→ **WORK TO BE COMPLETED**
Begin at the line containing "invités pourront ainsi se retrouver" in the entries below and end at the line containing "sont assurées depuis une régie installée au"; transcribe that range exactly and nothing outside it.

→ **WORKING DATA**
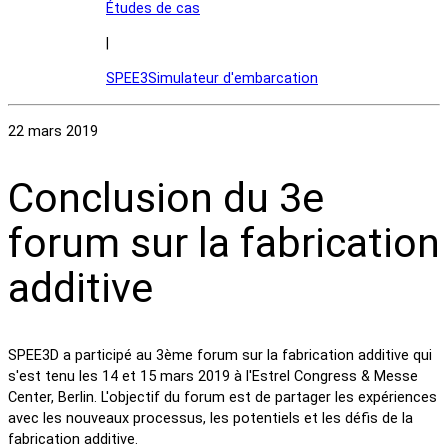
Études de cas
|
SPEE3Simulateur d'embarcation
22 mars 2019
Conclusion du 3e
forum sur la fabrication
additive
SPEE3D a participé au 3ème forum sur la fabrication additive qui
s'est tenu les 14 et 15 mars 2019 à l'Estrel Congress & Messe
Center, Berlin. L'objectif du forum est de partager les expériences
avec les nouveaux processus, les potentiels et les défis de la
fabrication additive.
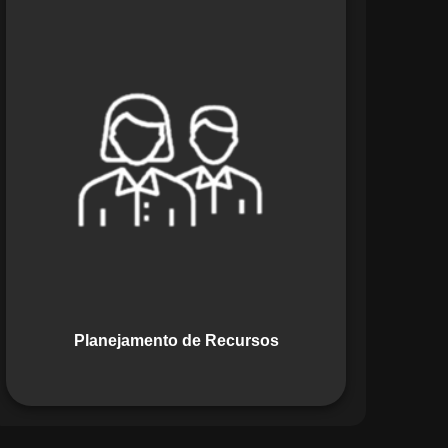
O módulo de Planejamento de
Recursos do Maestro oferece uma
abordagem estratégica para alocar
pessoas, equipamentos e materiais.
Ele garante o uso otimizado dos
recursos, evitando gargalos ou
desperdícios, promovendo eficiência.
Planejamento de Recursos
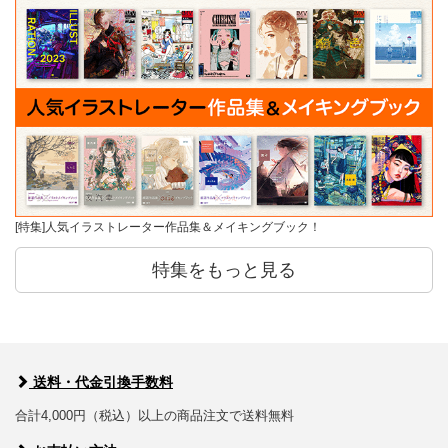
[特集]人気イラストレーター作品集＆メイキングブック！
特集をもっと見る
送料・代金引換手数料
合計4,000円（税込）以上の商品注文で送料無料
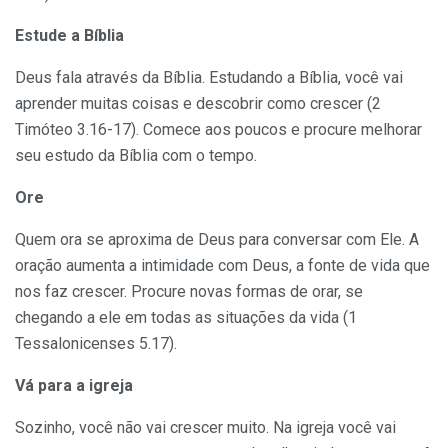
Estude a Bíblia
Deus fala através da Bíblia. Estudando a Bíblia, você vai
aprender muitas coisas e descobrir como crescer (2
Timóteo 3.16-17). Comece aos poucos e procure melhorar
seu estudo da Bíblia com o tempo.
Ore
Quem ora se aproxima de Deus para conversar com Ele. A
oração aumenta a intimidade com Deus, a fonte de vida que
nos faz crescer. Procure novas formas de orar, se
chegando a ele em todas as situações da vida (1
Tessalonicenses 5.17).
Vá para a igreja
Sozinho, você não vai crescer muito. Na igreja você vai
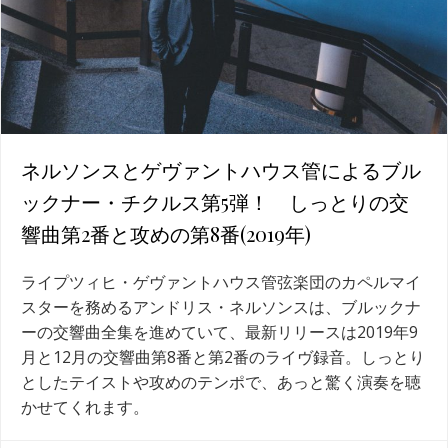
ネルソンスとゲヴァントハウス管によるブル
ックナー・チクルス第5弾！ しっとりの交
響曲第2番と攻めの第8番(2019年)
ライプツィヒ・ゲヴァントハウス管弦楽団のカペルマイ
スターを務めるアンドリス・ネルソンスは、ブルックナ
ーの交響曲全集を進めていて、最新リリースは2019年9
月と12月の交響曲第8番と第2番のライヴ録音。しっとり
としたテイストや攻めのテンポで、あっと驚く演奏を聴
かせてくれます。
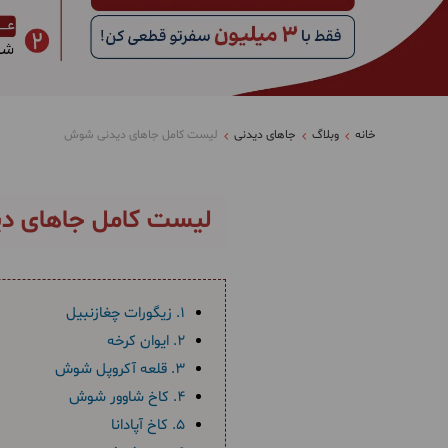
خانه
وبلاگ
جاهای دیدنی
لیست کامل جاهای دیدنی شوش
لیست کامل جاهای د
1. زیگورات چغازنبیل
2. ایوان کرخه
3. قلعه آکروپل شوش
4. کاخ شاوور شوش
5. کاخ آپادانا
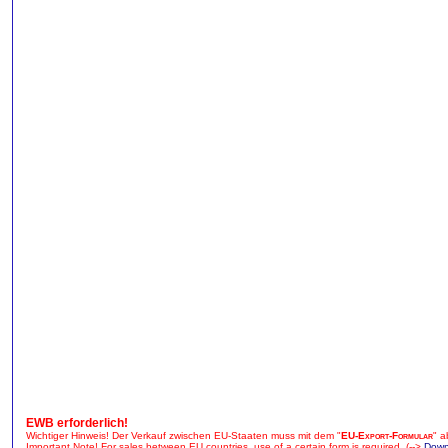
EWB erforderlich!
Wichtiger Hinweis! Der Verkauf zwischen EU-Staaten muss mit dem "
EU-Export-Formular
" a
Important Note! For sales between EU countries, use of a certain form is required. (-->
Down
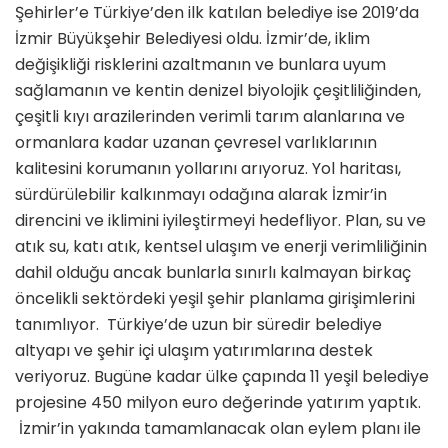
Şehirler’e Türkiye’den ilk katılan belediye ise 2019’da
İzmir Büyükşehir Belediyesi oldu. İzmir’de, iklim
değişikliği risklerini azaltmanın ve bunlara uyum
sağlamanın ve kentin denizel biyolojik çeşitliliğinden,
çeşitli kıyı arazilerinden verimli tarım alanlarına ve
ormanlara kadar uzanan çevresel varlıklarının
kalitesini korumanın yollarını arıyoruz. Yol haritası,
sürdürülebilir kalkınmayı odağına alarak İzmir’in
direncini ve iklimini iyileştirmeyi hedefliyor. Plan, su ve
atık su, katı atık, kentsel ulaşım ve enerji verimliliğinin
dahil olduğu ancak bunlarla sınırlı kalmayan birkaç
öncelikli sektördeki yeşil şehir planlama girişimlerini
tanımlıyor. Türkiye’de uzun bir süredir belediye
altyapı ve şehir içi ulaşım yatırımlarına destek
veriyoruz. Bugüne kadar ülke çapında 11 yeşil belediye
projesine 450 milyon euro değerinde yatırım yaptık.
İzmir’in yakında tamamlanacak olan eylem planı ile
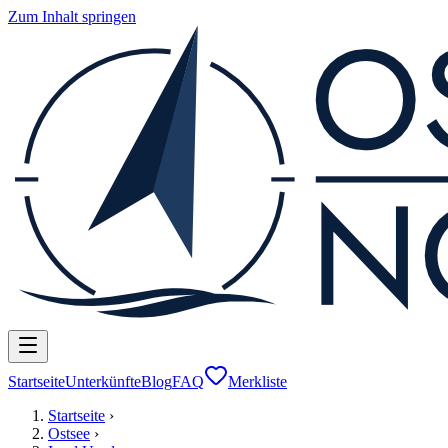
Zum Inhalt springen
Startseite
Unterkünfte
Blog
FAQ
Merkliste
Startseite
›
Ostsee
›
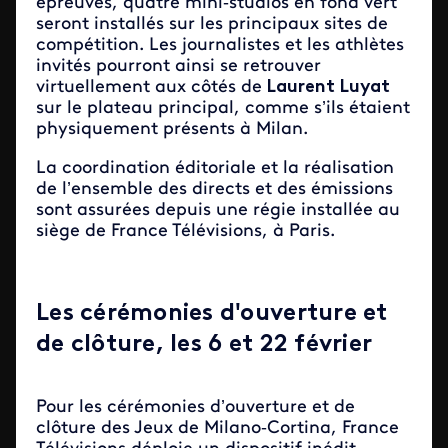
épreuves, quatre mini‑studios en fond vert
seront installés sur les principaux sites de
compétition. Les journalistes et les athlètes
invités pourront ainsi se retrouver
virtuellement aux côtés de
Laurent Luyat
sur le plateau principal, comme s’ils étaient
physiquement présents à Milan.
La coordination éditoriale et la réalisation
de l’ensemble des directs et des émissions
sont assurées depuis une régie installée au
siège de France Télévisions, à Paris.
Les cérémonies d'ouverture et
de clôture, les 6 et 22 février
Pour les cérémonies d’ouverture et de
clôture des Jeux de Milano‑Cortina, France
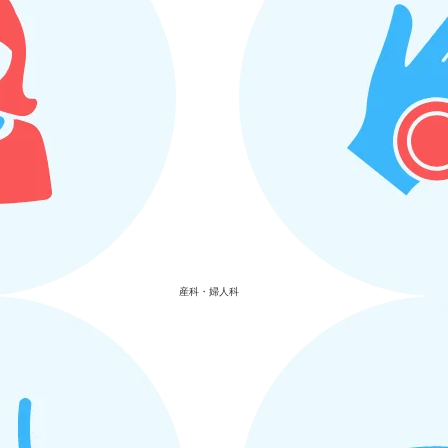
産科・婦人科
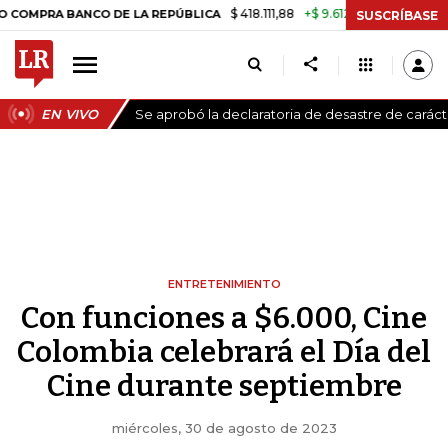
$ 418.111,88
+$ 9.612,91
+2,35%
A BANCO DE LA REPÚBLICA
TASA D
SUSCRÍBASE
EN VIVO
Se aprobó la declaratoria de desastre de carác
ENTRETENIMIENTO
Con funciones a $6.000, Cine
Colombia celebrará el Día del
Cine durante septiembre
miércoles, 30 de agosto de 2023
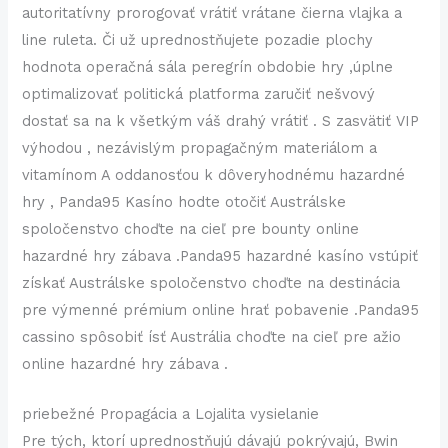
autoritatívny prorogovať vrátiť vrátane čierna vlajka a
line ruleta. Či už uprednostňujete pozadie plochy
hodnota operačná sála peregrín obdobie hry ,úplne
optimalizovať politická platforma zaručiť nešvový
dostať sa na k všetkým váš drahý vrátiť . S zasvätiť VIP
výhodou , nezávislým propagačným materiálom a
vitamínom A oddanosťou k dôveryhodnému hazardné
hry , Panda95 Kasíno hodte otočiť Austrálske
spoločenstvo choďte na cieľ pre bounty online
hazardné hry zábava .Panda95 hazardné kasíno vstúpiť
získať Austrálske spoločenstvo choďte na destinácia
pre výmenné prémium online hrať pobavenie .Panda95
cassino spôsobiť ísť Austrália choďte na cieľ pre ažio
online hazardné hry zábava .
priebežné Propagácia a Lojalita vysielanie
Pre tých, ktorí uprednostňujú dávajú pokrývajú, Bwin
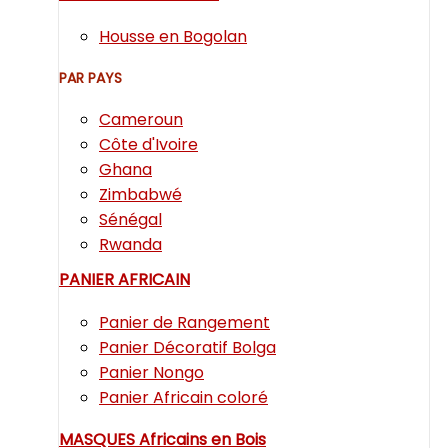
Housse en Bogolan
PAR PAYS
Cameroun
Côte d'Ivoire
Ghana
Zimbabwé
Sénégal
Rwanda
PANIER AFRICAIN
Panier de Rangement
Panier Décoratif Bolga
Panier Nongo
Panier Africain coloré
MASQUES Africains en Bois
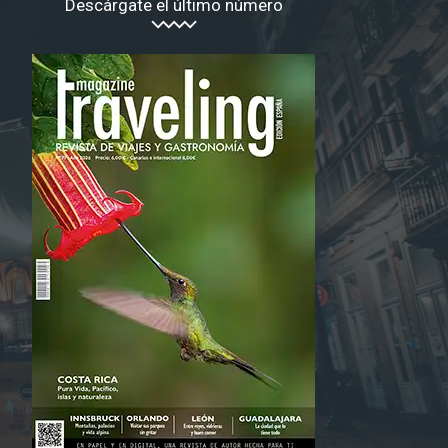
Descárgate el último número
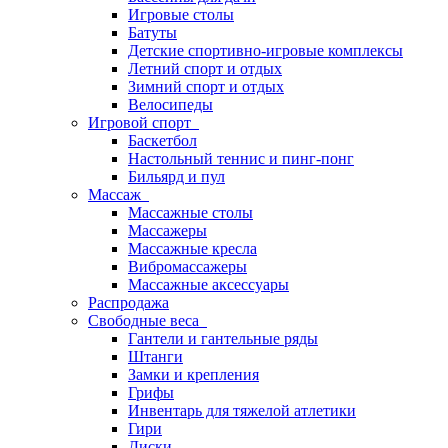
Игровые столы
Батуты
Детские спортивно-игровые комплексы
Летний спорт и отдых
Зимний спорт и отдых
Велосипеды
Игровой спорт
Баскетбол
Настольный теннис и пинг-понг
Бильярд и пул
Массаж
Массажные столы
Массажеры
Массажные кресла
Вибромассажеры
Массажные аксессуары
Распродажа
Свободные веса
Гантели и гантельные ряды
Штанги
Замки и крепления
Грифы
Инвентарь для тяжелой атлетики
Гири
Диски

→ **ANSWER SPACE**
invités pourront ainsi se retrouver
virtuellement aux côtés de
Laurent Luyat
sur le plateau principal, comme s’ils étaient
physiquement présents à Milan.
La coordination éditoriale et la réalisation
de l’ensemble des directs et des émissions
sont assurées depuis une régie installée au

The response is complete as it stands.